Why do we care here? Because the balls of an ultrametric are cosets. Every number inside a 2-adic ball of radius \(2^{-k}\) is within \(2^{-k}\) of every other number in that ball — which means all their pairwise differences are divisible by \(2^k\) — which means they all belong to the same residue class modulo \(2^k\). That’s a coset of the subgroup of multiples of \(2^k\). The same is true for XOR: every ball is a coset of the subgroup of numbers sharing the same leading \(k\) bits.

So the colors in the picture below are cosets.
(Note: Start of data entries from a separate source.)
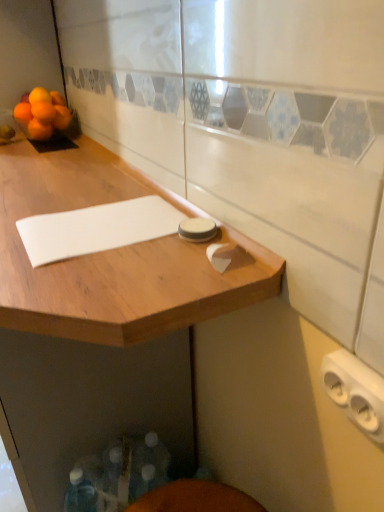 Question: Based on their positions, is white plastic outlet at lower right located to the left or right of orange matte at upper left, the 4th orange in the left-to-right sequence?

Choices:
 (A) left
 (B) right

Answer: (B)

Question: In terms of height, does white plastic outlet at lower right look taller or shorter compared to orange matte at upper left, which ranks as the first orange in right-to-left order?

Choices:
 (A) short
 (B) tall

Answer: (A)

Question: Based on their relative distances, which object is farther from the orange matte at left, positioned as the first orange in left-to-right order?

Choices:
 (A) orange matte tangerine at upper left
 (B) white matte notepad at center
 (C) orange matte at upper left, positioned as the second orange in left-to-right order
 (D) orange matte at upper left, which is counted as the 3th orange, starting from the left
 (E) orange matte at upper left, which ranks as the first orange in right-to-left order

Answer: (B)

Question: Considering the real-world distances, which object is closest to the orange matte at left, arranged as the fourth orange when viewed from the right?

Choices:
 (A) orange matte at upper left, which ranks as the first orange in right-to-left order
 (B) orange matte at upper left, which is the second orange in right-to-left order
 (C) white matte notepad at center
 (D) orange matte tangerine at upper left
 (E) orange matte at upper left, positioned as the second orange in left-to-right order

Answer: (A)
Each color = one coset of some subgroup. The two panels show the two completely different coset structures that the two metrics induce on the same 16 numbers.
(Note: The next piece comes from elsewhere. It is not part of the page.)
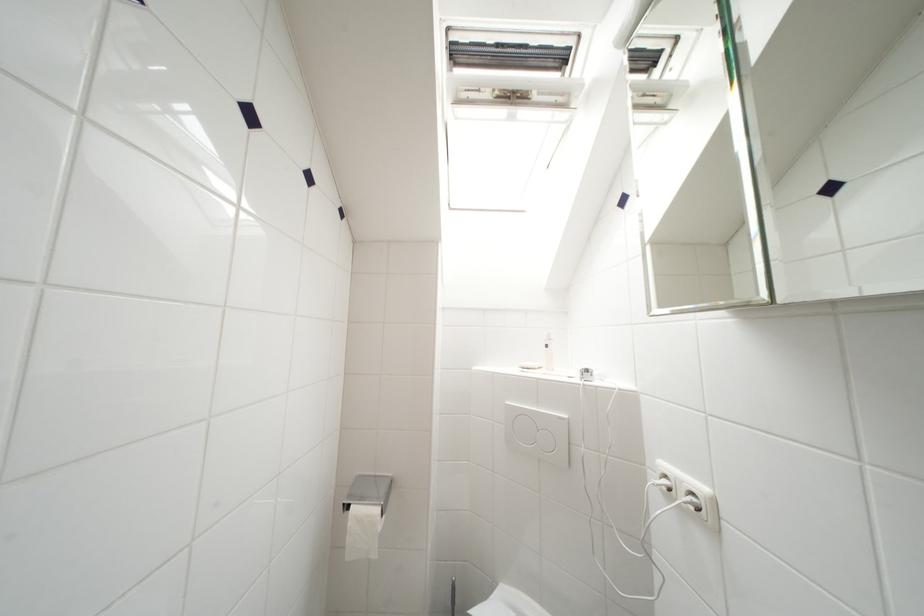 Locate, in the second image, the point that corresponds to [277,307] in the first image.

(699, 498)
Let’s start by looking at the XOR panel first. It’s now obvious that the table’s rows form solid blocks: 0–3 share one color, 4–7 another, 8–11 another, and lastly, 12–15 another. They represent contiguous blocks. All numbers that share their leading bits land together, and the blocks tile the number line without gaps or interleaving.

Now look at the 2-adic panel. The colors alternate: 0 and 1 are different shades, 2 and 3 are different, and the pattern keeps splitting as we move to the right. We immediately notice that even and odd numbers belong to different groups. But what’s peculiar is that then within the evens, multiples of 4 and non-multiples split again. Then multiples of 8 split off. The groups aren’t contiguous ranges — they’re scattered across the number line in a fractal, self-similar pattern. Who ordered that?

In the picture you might notice the legend saying things like \(n \equiv 2 \pmod{4}\). That’s because two numbers share \(k\) trailing bits in binary if and only if their difference is divisible by \(2^k\) — which is just \(x \equiv y \pmod{2^k}\). “Sharing trailing bits” and “being congruent modulo a power of 2” are cast in the same mould. So, looking at \(n \equiv 2 \pmod{2^2}\) picks out numbers whose last two bits are 10: that’s 2, 6, 10, 14. Because we are measuring their distance from 0, we look at how many trailing bits they share with 0000 — which happens to be exactly their number of trailing zeros. They each have exactly one trailing zero, so their 2-adic distance from 0 is \(2^{-1} = 0.5\).

Here’s one last cool part. The same 16 numbers encode two completely alien notions of “neighborhood.” 1000 (= 8) is the most extreme example: it is tied for farthest from 0000 under XOR (left-to-right, MSB first), but is the uniquely closest number under 2-adic (right-to-left, LSB first) in this 4-bit universe. One can formally prove the connection, but I’m gonna leave that as an exercise to the reader.

Anyway, isn’t this beautiful? I hope from now on you’ll always be thinking about trailing bits whenever you deal with a modulo!